Note that this cfg is unsafe by nature, and enabling it for multicore systems is unsound.

When using the critical-section feature, you need to implement the critical-section
implementation that sound for your system by implementing an unsafe trait.
See the documentation for the portable-atomic crate
for more information.

Okay thanks that fixed it!

For future reference: the reason for this added complexity is that enabling portable_atomic support is unsound on multi-core platforms (and arguably unsound outright in all cases, depending on the aliasing semantics that Rust finally settles on) so they want users to be really sure of what they're doing before enabling the feature.

That said, the error message here could definitely be improved. I'll have a look into this.

Thanks for that additional context, definitely makes sense you'd want to have users explicitly do an unsafe behavior. 👍

enabling portable_atomic support is unsound on multi-core platforms

To be clear: This relates to the single-core cfg of portable_atomic, and it is possible to make it sound on multi-core systems by using the critical-section feature of portable_atomic. However, when using the critical-section feature, the appropriate critical-section implementation must be selected for the system, and there is no single way that will work correctly on all systems. Also, single-core cfg is more efficient in contexts where single-core cfg is sound.

and arguably unsound outright in all cases, depending on the aliasing semantics that Rust finally settles on

@zesterer Could you elaborate on this? I'm not aware of such a problem.

@zesterer Could you elaborate on this? I'm not aware of such a problem.

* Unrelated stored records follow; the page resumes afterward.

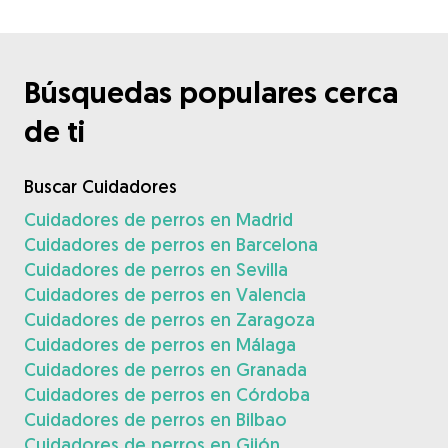
Búsquedas populares cerca
de ti
Buscar Cuidadores
Cuidadores de perros en Madrid
Cuidadores de perros en Barcelona
Cuidadores de perros en Sevilla
Cuidadores de perros en Valencia
Cuidadores de perros en Zaragoza
Cuidadores de perros en Málaga
Cuidadores de perros en Granada
Cuidadores de perros en Córdoba
Cuidadores de perros en Bilbao
Cuidadores de perros en Gijón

I don't believe Rust currently defines what 'parallelism' and 'thread safety' mean to a sufficient degree to conclusively rule out unsafety on single-core systems, since 'single-core' isn't a thing that has a specific relationship with Rust's compilation model, that I'm aware of.

I think, in practice, it's probably never going to result in unexpected behaviour unless you're doing strange things like accessing spinlocks in interrupt handlers and the like, but it's still worth considering that your system superficially not possessing multiple threads of execution doesn't guarantee safety.

In this commit I made some changes that result in the following error when using portable_atomic without the relevant cfg flag.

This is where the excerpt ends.